1. 耕転目的の1に當る土壤内通氣か桑樹の生育に大なる影響のあることを證明せんために著者は1939年に桑樹を Pot に栽培して之に土壤内通氣を試みた。
2. 土壤内通氣の効果を知らんがためには大氣の透通を許す自然土壤の状態のPot群と特殊の蝋を以て土壤面を被覆して空氣の透通を遮斷した Pot 群とに對照的に桑樹を栽培した。
3. 以上の如き Pot 群の1部には特殊の裝置に依り積極的に通氣し, 或は土壤表面を攪伴し, 他の1群には全然通氣しなかつた。
4. 以上の如き状態の各々に栽培した桑樹の形態, 大きさ及生産物の新鮮量並に風乾物量を調査した。
5. 調査の結果土壤内空氣の出入を遮斷した場合には標準 (土壤状態を自然に放任したもの) に對し桑樹の發育は甚しく劣ることを知つた。葉及莖の生産量 (風乾物量) の如きは標準に對し僅か50%に過ぎない事もあつた。

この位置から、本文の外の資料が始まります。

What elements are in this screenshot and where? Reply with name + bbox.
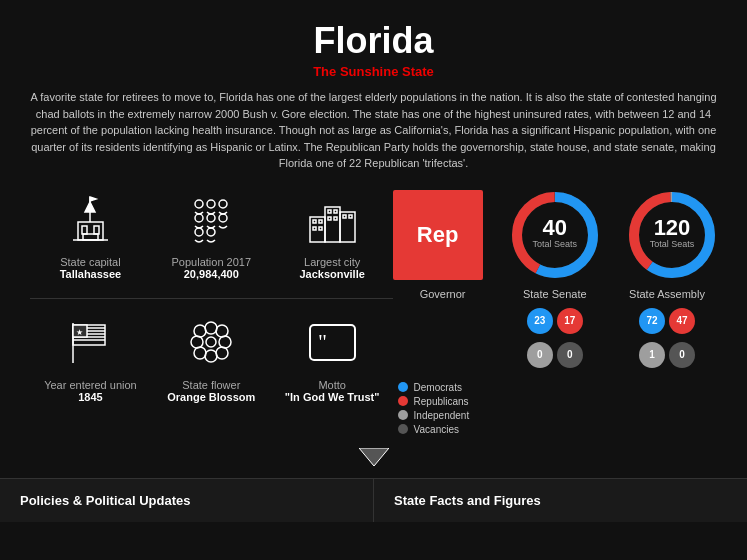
assembly-dem-badge: 72 [639, 308, 665, 334]
senate-rep-badge: 17 [557, 308, 583, 334]
senate-votes-2: 0 0 [510, 342, 600, 368]
governor-label: Governor [398, 288, 488, 300]
svg-point-12 [195, 214, 203, 222]
state-title: Florida [30, 20, 717, 62]
svg-point-46 [194, 347, 206, 359]
city-icon [302, 190, 362, 250]
flower-icon [181, 313, 241, 373]
svg-point-39 [206, 337, 216, 347]
section-labels: Governor State Senate State Assembly [393, 288, 717, 300]
svg-rect-24 [328, 210, 331, 213]
svg-rect-48 [310, 325, 355, 360]
ind-legend-label: Independent [414, 410, 470, 421]
population-label: Population 2017 [172, 256, 252, 268]
tab-policies[interactable]: Policies & Political Updates [0, 479, 374, 522]
svg-point-10 [207, 200, 215, 208]
senate-donut-label: 40 Total Seats [533, 217, 578, 249]
vac-legend: Vacancies [398, 424, 470, 435]
population-item: Population 2017 20,984,400 [156, 190, 266, 280]
largest-city-value: Jacksonville [299, 268, 364, 280]
svg-point-15 [195, 228, 203, 236]
capital-item: State capital Tallahassee [35, 190, 145, 280]
votes-row-2: 0 0 1 0 [393, 342, 717, 368]
population-value: 20,984,400 [184, 268, 239, 280]
flower-value: Orange Blossom [167, 391, 255, 403]
senate-donut: 40 Total Seats [510, 190, 600, 280]
union-value: 1845 [78, 391, 102, 403]
largest-city-label: Largest city [304, 256, 360, 268]
vac-legend-dot [398, 424, 408, 434]
flower-label: State flower [182, 379, 240, 391]
political-row: Rep [393, 190, 717, 280]
svg-point-13 [207, 214, 215, 222]
motto-icon: " [302, 313, 362, 373]
capital-label: State capital [60, 256, 121, 268]
motto-value: "In God We Trust" [285, 391, 380, 403]
svg-rect-2 [94, 226, 99, 234]
svg-marker-57 [359, 448, 389, 466]
rep-legend: Republicans [398, 396, 470, 407]
assembly-votes: 72 47 [622, 308, 712, 334]
capital-icon [60, 190, 120, 250]
senate-label: State Senate [510, 288, 600, 300]
svg-rect-26 [328, 217, 331, 220]
svg-rect-21 [319, 220, 322, 223]
facts-row-1: State capital Tallahassee [30, 190, 393, 280]
governor-party-label: Rep [417, 222, 459, 248]
svg-point-47 [216, 347, 228, 359]
motto-item: " Motto "In God We Trust" [277, 313, 387, 403]
svg-text:": " [318, 329, 327, 354]
vac-legend-label: Vacancies [414, 424, 459, 435]
svg-point-44 [194, 325, 206, 337]
dem-legend-label: Democrats [414, 382, 462, 393]
dem-legend-dot [398, 382, 408, 392]
right-panel: Rep [393, 190, 717, 438]
largest-city-item: Largest city Jacksonville [277, 190, 387, 280]
assembly-vac-badge: 0 [669, 342, 695, 368]
ind-legend: Independent [398, 410, 470, 421]
assembly-label: State Assembly [622, 288, 712, 300]
rep-legend-label: Republicans [414, 396, 469, 407]
union-item: ★ Year entered union 1845 [35, 313, 145, 403]
senate-total-label: Total Seats [533, 239, 578, 249]
assembly-rep-badge: 47 [669, 308, 695, 334]
tab-facts[interactable]: State Facts and Figures [374, 479, 747, 522]
governor-votes [398, 308, 488, 334]
governor-party-box: Rep [393, 190, 483, 280]
svg-rect-27 [334, 217, 337, 220]
svg-point-41 [205, 350, 217, 362]
dem-legend: Democrats [398, 382, 470, 393]
svg-point-14 [219, 214, 227, 222]
flag-icon: ★ [60, 313, 120, 373]
svg-point-40 [205, 322, 217, 334]
svg-point-45 [216, 325, 228, 337]
svg-rect-28 [343, 215, 346, 218]
arrow-section [0, 448, 747, 468]
population-icon [181, 190, 241, 250]
senate-vac-badge: 0 [557, 342, 583, 368]
union-label: Year entered union [44, 379, 137, 391]
governor-votes-2 [398, 342, 488, 368]
svg-rect-29 [349, 215, 352, 218]
left-panel: State capital Tallahassee [30, 190, 393, 421]
assembly-total-label: Total Seats [650, 239, 695, 249]
state-description: A favorite state for retirees to move to… [30, 89, 717, 172]
assembly-total: 120 [650, 217, 695, 239]
rep-legend-dot [398, 396, 408, 406]
svg-marker-4 [85, 202, 95, 212]
senate-votes: 23 17 [510, 308, 600, 334]
state-subtitle: The Sunshine State [30, 64, 717, 79]
flower-item: State flower Orange Blossom [156, 313, 266, 403]
svg-point-9 [195, 200, 203, 208]
votes-row-1: 23 17 72 47 [393, 308, 717, 334]
svg-rect-1 [82, 226, 87, 234]
svg-marker-8 [90, 197, 96, 201]
capital-value: Tallahassee [60, 268, 122, 280]
svg-point-43 [219, 336, 231, 348]
bottom-tabs: Policies & Political Updates State Facts… [0, 478, 747, 522]
assembly-donut-label: 120 Total Seats [650, 217, 695, 249]
divider-1 [30, 298, 393, 299]
assembly-ind-badge: 1 [639, 342, 665, 368]
motto-label: Motto [318, 379, 346, 391]
ind-legend-dot [398, 410, 408, 420]
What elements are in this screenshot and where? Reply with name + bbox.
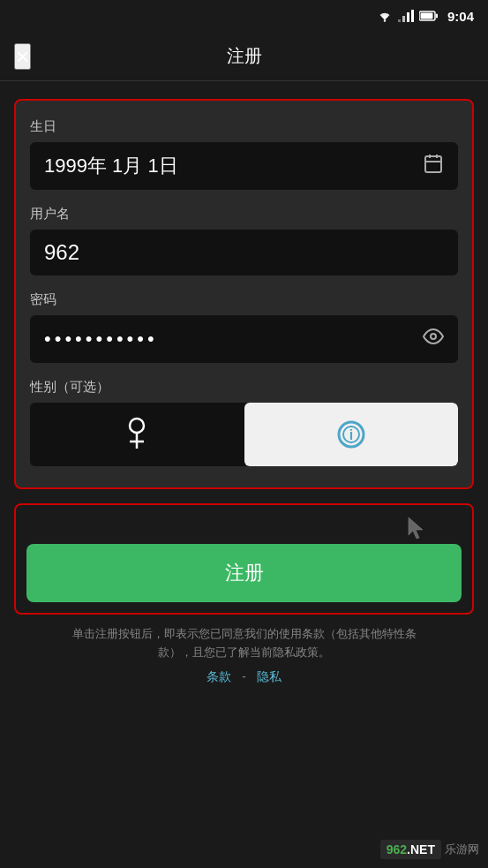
gender-label: 性别（可选） [30, 379, 458, 396]
status-bar: 9:04 [0, 0, 488, 32]
terms-links: 条款 - 隐私 [0, 669, 488, 685]
svg-text:i: i [349, 427, 353, 442]
password-input[interactable] [44, 328, 423, 351]
birthday-field-group: 生日 [30, 118, 458, 190]
privacy-link[interactable]: 隐私 [257, 669, 282, 683]
register-container: 注册 [14, 503, 474, 615]
svg-rect-6 [436, 14, 438, 19]
terms-line2: 款），且您已了解当前隐私政策。 [158, 645, 330, 659]
cursor-icon [405, 516, 426, 540]
svg-point-12 [431, 334, 436, 339]
terms-line1: 单击注册按钮后，即表示您已同意我们的使用条款（包括其他特性条 [72, 627, 417, 640]
svg-rect-3 [407, 12, 409, 22]
username-input-wrapper[interactable] [30, 230, 458, 275]
password-input-wrapper[interactable] [30, 315, 458, 363]
terms-separator: - [242, 669, 246, 683]
status-icons: 9:04 [377, 9, 474, 24]
watermark-suffix: 乐游网 [445, 842, 479, 857]
eye-icon[interactable] [423, 326, 444, 352]
terms-text: 单击注册按钮后，即表示您已同意我们的使用条款（包括其他特性条 款），且您已了解当… [14, 625, 474, 662]
wifi-icon [377, 10, 393, 22]
watermark-number: 962 [387, 842, 407, 857]
username-field-group: 用户名 [30, 206, 458, 275]
username-label: 用户名 [30, 206, 458, 223]
svg-point-13 [130, 419, 144, 433]
top-bar: × 注册 [0, 32, 488, 81]
svg-rect-7 [420, 13, 432, 19]
form-container: 生日 用户名 密码 [14, 99, 474, 489]
gender-female[interactable] [30, 403, 244, 466]
cursor-area [26, 516, 462, 540]
birthday-input-wrapper[interactable] [30, 142, 458, 190]
terms-link[interactable]: 条款 [206, 669, 231, 683]
password-field-group: 密码 [30, 291, 458, 363]
close-button[interactable]: × [14, 43, 31, 70]
password-label: 密码 [30, 291, 458, 308]
birthday-label: 生日 [30, 118, 458, 135]
gender-male[interactable]: i [244, 403, 459, 466]
watermark: 962.NET 乐游网 [380, 840, 479, 859]
birthday-input[interactable] [44, 155, 423, 177]
watermark-net: .NET [407, 842, 435, 857]
signal-icon [398, 10, 414, 22]
svg-point-0 [384, 19, 386, 21]
calendar-icon[interactable] [423, 153, 444, 179]
username-input[interactable] [44, 240, 444, 265]
page-title: 注册 [227, 44, 262, 68]
battery-icon [419, 11, 439, 21]
svg-rect-8 [425, 156, 441, 172]
status-time: 9:04 [447, 9, 474, 24]
svg-rect-4 [411, 10, 414, 22]
svg-rect-1 [398, 19, 401, 22]
watermark-box: 962.NET [380, 840, 441, 859]
gender-field-group: 性别（可选） i [30, 379, 458, 466]
svg-rect-2 [402, 16, 405, 22]
gender-selector: i [30, 403, 458, 466]
register-button[interactable]: 注册 [26, 544, 462, 602]
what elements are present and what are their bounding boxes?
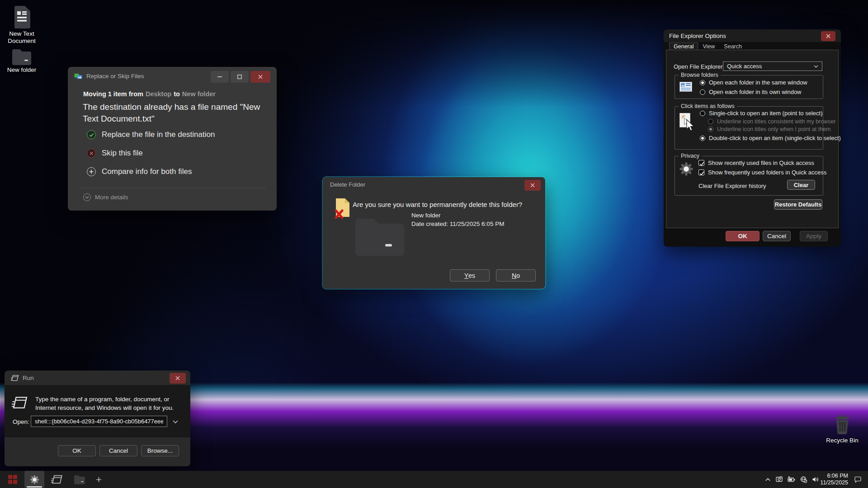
checkbox-frequent-folders[interactable]: Show frequently used folders in Quick ac… <box>698 169 826 176</box>
start-button[interactable] <box>4 471 22 488</box>
moving-source: Desktop <box>146 90 171 98</box>
radio-underline-point[interactable]: Underline icon titles only when I point … <box>708 126 831 132</box>
gear-icon <box>679 162 693 176</box>
taskbar-clock[interactable]: 6:06 PM 11/25/2025 <box>820 473 848 486</box>
clock-time: 6:06 PM <box>820 473 848 479</box>
privacy-legend: Privacy <box>679 153 702 159</box>
radio-underline-browser[interactable]: Underline icon titles consistent with my… <box>708 118 836 125</box>
tab-view[interactable]: View <box>698 42 719 50</box>
moving-destination: New folder <box>182 90 216 98</box>
desktop-icon-recycle-bin[interactable]: Recycle Bin <box>823 415 862 444</box>
click-items-group: Click items as follows Single-click to o… <box>675 106 823 150</box>
desktop-screen: New Text Document New folder Recycle Bin <box>0 0 868 488</box>
clear-button[interactable]: Clear <box>787 180 815 190</box>
mouse-cursor <box>685 119 695 131</box>
no-button-accel: N <box>512 272 516 279</box>
yes-button-label: es <box>468 272 475 279</box>
folder-icon <box>11 48 32 65</box>
checkbox-recent-files[interactable]: Show recently used files in Quick access <box>698 160 814 166</box>
notification-bubble-icon[interactable] <box>854 476 862 483</box>
file-explorer-options-window: File Explorer Options General View Searc… <box>664 29 841 247</box>
checkbox-label: Show recently used files in Quick access <box>708 160 814 166</box>
desktop-icon-new-text-document[interactable]: New Text Document <box>2 5 41 45</box>
restore-defaults-button[interactable]: Restore Defaults <box>774 199 822 210</box>
feo-title: File Explorer Options <box>669 33 726 39</box>
close-button[interactable] <box>524 180 541 191</box>
radio-single-click[interactable]: Single-click to open an item (point to s… <box>700 110 822 117</box>
run-title: Run <box>23 375 34 381</box>
browse-button[interactable]: Browse... <box>141 445 179 456</box>
cancel-button[interactable]: Cancel <box>99 445 137 456</box>
desktop-icon-new-folder[interactable]: New folder <box>2 48 41 74</box>
radio-icon <box>700 89 705 95</box>
close-button[interactable] <box>170 373 186 384</box>
folder-preview-icon <box>354 216 406 256</box>
open-combobox[interactable]: shell:::{bb06c0e4-d293-4f75-8a90-cb05b64… <box>31 416 167 427</box>
tray-chevron-up-icon[interactable] <box>764 476 771 483</box>
delete-dialog-titlebar[interactable]: Delete Folder <box>323 177 545 192</box>
desktop-icon-label: Recycle Bin <box>826 437 858 444</box>
taskbar-app-run[interactable] <box>47 471 67 488</box>
minimize-button[interactable] <box>211 71 229 83</box>
radio-own-window[interactable]: Open each folder in its own window <box>700 89 802 95</box>
maximize-button[interactable] <box>231 71 249 83</box>
click-items-legend: Click items as follows <box>679 103 737 109</box>
cancel-button[interactable]: Cancel <box>763 231 791 241</box>
ok-button[interactable]: OK <box>58 445 96 456</box>
taskbar: 6:06 PM 11/25/2025 <box>0 471 868 488</box>
skip-file-option[interactable]: Skip this file <box>87 149 143 158</box>
folder-icon <box>74 474 85 484</box>
open-value: shell:::{bb06c0e4-d293-4f75-8a90-cb05b64… <box>35 418 163 425</box>
compare-files-option[interactable]: Compare info for both files <box>87 167 192 176</box>
yes-button[interactable]: Yes <box>450 269 490 282</box>
close-icon <box>530 183 535 188</box>
run-icon <box>11 375 19 381</box>
run-titlebar[interactable]: Run <box>5 371 190 385</box>
run-body: Type the name of a program, folder, docu… <box>5 385 190 437</box>
chevron-down-icon <box>814 65 818 68</box>
delete-item-date: Date created: 11/25/2025 6:05 PM <box>411 221 504 227</box>
tray-network-globe-icon[interactable] <box>800 476 807 483</box>
replace-file-option[interactable]: Replace the file in the destination <box>87 130 215 139</box>
taskbar-new-button[interactable] <box>92 471 105 488</box>
delete-file-icon <box>335 198 351 219</box>
gear-icon <box>30 475 39 484</box>
browse-folders-group: Browse folders Open each folder in the s… <box>675 75 823 99</box>
close-button[interactable] <box>250 71 270 83</box>
taskbar-app-settings[interactable] <box>24 471 44 488</box>
delete-question: Are you sure you want to permanently del… <box>353 201 522 208</box>
clock-date: 11/25/2025 <box>820 479 848 486</box>
chevron-down-icon[interactable] <box>173 420 178 423</box>
feo-titlebar[interactable]: File Explorer Options <box>664 29 841 42</box>
open-to-dropdown[interactable]: Quick access <box>723 61 822 71</box>
tab-general[interactable]: General <box>669 42 698 50</box>
radio-label: Double-click to open an item (single-cli… <box>709 135 841 141</box>
replace-dialog-titlebar[interactable]: Replace or Skip Files <box>68 67 277 85</box>
tray-volume-icon[interactable] <box>811 476 819 483</box>
run-description: Type the name of a program, folder, docu… <box>35 395 176 412</box>
more-details-toggle[interactable]: More details <box>83 193 128 201</box>
close-button[interactable] <box>821 31 835 41</box>
plus-icon <box>96 477 102 483</box>
open-to-value: Quick access <box>727 63 814 70</box>
no-button-label: o <box>516 272 520 279</box>
minimize-icon <box>217 75 222 79</box>
radio-icon <box>700 111 705 116</box>
maximize-icon <box>237 75 242 79</box>
clear-history-label: Clear File Explorer history <box>698 183 766 189</box>
tray-cast-icon[interactable] <box>775 476 783 483</box>
taskbar-app-folder[interactable] <box>70 471 90 488</box>
ok-button[interactable]: OK <box>726 231 760 241</box>
radio-double-click[interactable]: Double-click to open an item (single-cli… <box>700 135 841 141</box>
delete-folder-dialog: Delete Folder Are you sure you want to p… <box>323 177 545 289</box>
run-icon <box>12 396 28 409</box>
apply-button[interactable]: Apply <box>800 231 828 241</box>
checkbox-icon <box>698 160 704 166</box>
no-button[interactable]: No <box>496 269 536 282</box>
run-dialog: Run Type the name of a program, folder, … <box>5 371 190 466</box>
radio-same-window[interactable]: Open each folder in the same window <box>700 79 807 86</box>
tray-battery-icon[interactable] <box>787 476 796 483</box>
radio-label: Open each folder in its own window <box>709 89 802 95</box>
tab-search[interactable]: Search <box>719 42 746 50</box>
text-document-icon <box>12 5 32 29</box>
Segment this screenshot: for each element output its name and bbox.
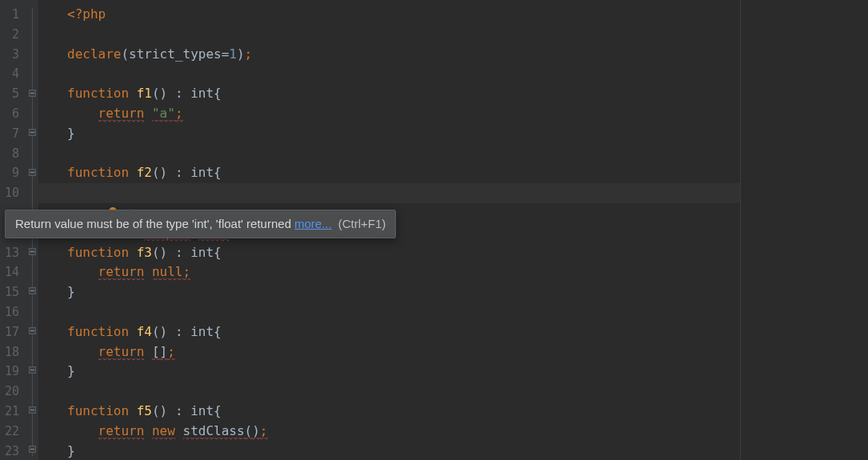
line-number: 4 (0, 64, 27, 84)
line-number: 1 (0, 5, 27, 25)
fold-toggle-icon[interactable] (29, 129, 36, 136)
line-number: 10 (0, 183, 27, 203)
line-number: 7 (0, 124, 27, 144)
fold-toggle-icon[interactable] (29, 446, 36, 453)
fold-toggle-icon[interactable] (29, 406, 36, 414)
fold-toggle-icon[interactable] (29, 169, 36, 176)
line-number: 16 (0, 302, 27, 322)
error-stripe[interactable] (740, 0, 868, 460)
line-number: 20 (0, 382, 27, 402)
intention-bulb-icon[interactable] (45, 186, 58, 198)
fold-toggle-icon[interactable] (29, 327, 36, 334)
line-number: 8 (0, 144, 27, 164)
line-number: 14 (0, 262, 27, 282)
fold-toggle-icon[interactable] (29, 287, 36, 294)
fold-toggle-icon[interactable] (29, 366, 36, 374)
line-number: 19 (0, 362, 27, 382)
inspection-tooltip: Return value must be of the type 'int', … (5, 210, 396, 238)
line-number: 5 (0, 84, 27, 104)
line-number: 17 (0, 322, 27, 342)
code-editor[interactable]: 1 2 3 4 5 6 7 8 9 10 11 12 13 14 15 16 1… (0, 0, 868, 460)
line-number: 15 (0, 282, 27, 302)
line-number: 13 (0, 243, 27, 263)
line-number: 2 (0, 25, 27, 45)
line-number: 9 (0, 163, 27, 183)
line-number: 21 (0, 402, 27, 422)
line-number: 3 (0, 45, 27, 65)
line-number: 22 (0, 422, 27, 442)
fold-toggle-icon[interactable] (29, 248, 36, 255)
line-number: 6 (0, 104, 27, 124)
tooltip-message: Return value must be of the type 'int', … (15, 217, 291, 230)
line-number: 23 (0, 442, 27, 460)
php-open-tag: <?php (67, 6, 106, 22)
line-number: 18 (0, 342, 27, 362)
tooltip-more-link[interactable]: more... (294, 217, 332, 230)
tooltip-shortcut: (Ctrl+F1) (338, 217, 386, 230)
fold-toggle-icon[interactable] (29, 90, 36, 97)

6. 自然状態 (無被覆) に於て積極的に通氣すれば標準よりも10%内外生産量は増加する。又假令土壤面からの自然大氣透通を遮断した場合でも之に通氣すれば生産は其の然らざる場合よりも増加する。
7. 土壤内通氣を行わないでも其の表面を攪伴して桑園耕転の場合に該當もしあれば通氣した場合或は夫れ以上に生産量は増加する。